#### Data records
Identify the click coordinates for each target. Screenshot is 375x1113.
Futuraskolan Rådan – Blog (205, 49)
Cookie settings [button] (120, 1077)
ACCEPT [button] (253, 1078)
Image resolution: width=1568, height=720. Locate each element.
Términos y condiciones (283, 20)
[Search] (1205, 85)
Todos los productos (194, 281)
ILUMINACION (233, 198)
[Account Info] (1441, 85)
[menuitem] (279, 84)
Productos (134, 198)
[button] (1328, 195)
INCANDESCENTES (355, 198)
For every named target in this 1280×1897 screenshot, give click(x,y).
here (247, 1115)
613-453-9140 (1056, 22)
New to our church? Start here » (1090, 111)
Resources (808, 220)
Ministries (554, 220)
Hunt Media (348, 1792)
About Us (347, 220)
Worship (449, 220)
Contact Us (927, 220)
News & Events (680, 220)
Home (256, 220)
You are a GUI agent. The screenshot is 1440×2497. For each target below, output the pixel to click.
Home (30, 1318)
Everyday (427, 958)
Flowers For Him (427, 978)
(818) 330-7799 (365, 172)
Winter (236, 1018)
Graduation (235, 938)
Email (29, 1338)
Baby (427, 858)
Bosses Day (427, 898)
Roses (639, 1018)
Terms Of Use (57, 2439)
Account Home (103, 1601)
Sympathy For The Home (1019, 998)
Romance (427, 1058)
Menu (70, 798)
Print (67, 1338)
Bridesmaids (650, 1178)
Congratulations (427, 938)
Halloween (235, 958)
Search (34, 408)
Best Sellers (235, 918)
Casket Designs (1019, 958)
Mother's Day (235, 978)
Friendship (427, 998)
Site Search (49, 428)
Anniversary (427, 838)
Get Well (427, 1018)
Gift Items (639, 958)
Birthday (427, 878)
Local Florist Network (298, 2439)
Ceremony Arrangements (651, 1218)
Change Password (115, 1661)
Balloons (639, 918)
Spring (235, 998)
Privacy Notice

#### What to do
Repeat exactly, and only, the lines of the records above, starting with the line that contains "Best Sellers (235, 918)" and ending with the final line, both included.

#### Answer to the exercise
Best Sellers (235, 918)
Casket Designs (1019, 958)
Mother's Day (235, 978)
Friendship (427, 998)
Site Search (49, 428)
Anniversary (427, 838)
Get Well (427, 1018)
Gift Items (639, 958)
Birthday (427, 878)
Local Florist Network (298, 2439)
Ceremony Arrangements (651, 1218)
Change Password (115, 1661)
Balloons (639, 918)
Spring (235, 998)
Privacy Notice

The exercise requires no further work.